Assigned task - Restate word for word the line with "СЕРВИРОВКА СТОЛА" and the rest of the listing after it, ending at the final line, and include nothing else.

Task material -

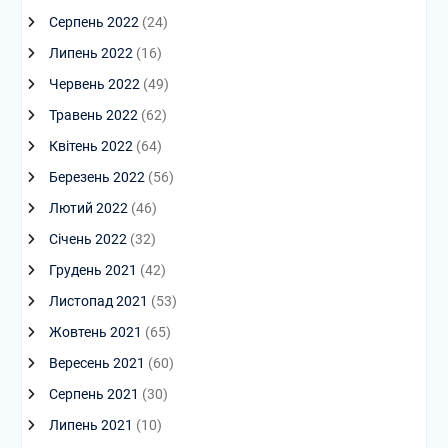
Серпень 2022
(24)
Липень 2022
(16)
Червень 2022
(49)
Травень 2022
(62)
Квітень 2022
(64)
Березень 2022
(56)
Лютий 2022
(46)
Січень 2022
(32)
Грудень 2021
(42)
Листопад 2021
(53)
Жовтень 2021
(65)
Вересень 2021
(60)
Серпень 2021
(30)
Липень 2021
(10)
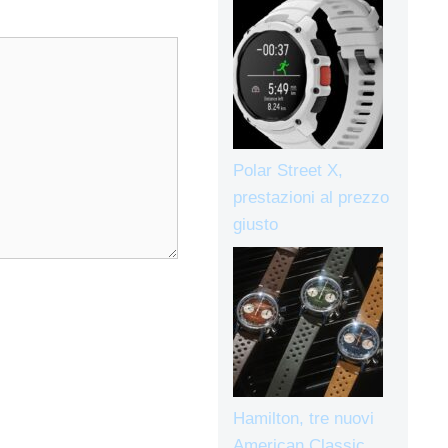
Polar Street X,
prestazioni al prezzo
giusto
Hamilton, tre nuovi
American Classic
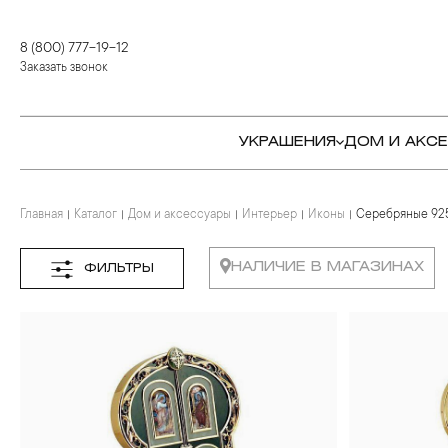
8 (800) 777-19-12
Заказать звонок
УКРАШЕНИЯ
ДОМ И АКС
Главная
Каталог
Дом и аксессуары
Интерьер
Иконы
Серебряные 92
КОЛЬЦА
СТОЛОВЫЕ ПРИБОРЫ
КОЛЬЦА
СЕРЬГИ
СЕРВИРОВКА СТОЛА
СЕРЬГИ
НАЛИЧИЕ В МАГАЗИНАХ
ФИЛЬТРЫ
ПОДВЕСКИ И КРЕСТЫ
ДЛЯ ЧАЯ
БРАСЛЕТЫ
БРОШИ
ДЛЯ КОФЕ
КОЛЬЕ И ПОДВЕСКИ
КОЛЬЕ
БАР
БРОШИ
ЦЕПИ
ДЕТЯМ
КАМНЕРЕЗНОЕ
ИСКУССТВО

Result of this exercise -
СЕРВИРОВКА СТОЛА
СЕРЬГИ
НАЛИЧИЕ В МАГАЗИНАХ
ФИЛЬТРЫ
ПОДВЕСКИ И КРЕСТЫ
ДЛЯ ЧАЯ
БРАСЛЕТЫ
БРОШИ
ДЛЯ КОФЕ
КОЛЬЕ И ПОДВЕСКИ
КОЛЬЕ
БАР
БРОШИ
ЦЕПИ
ДЕТЯМ
КАМНЕРЕЗНОЕ
ИСКУССТВО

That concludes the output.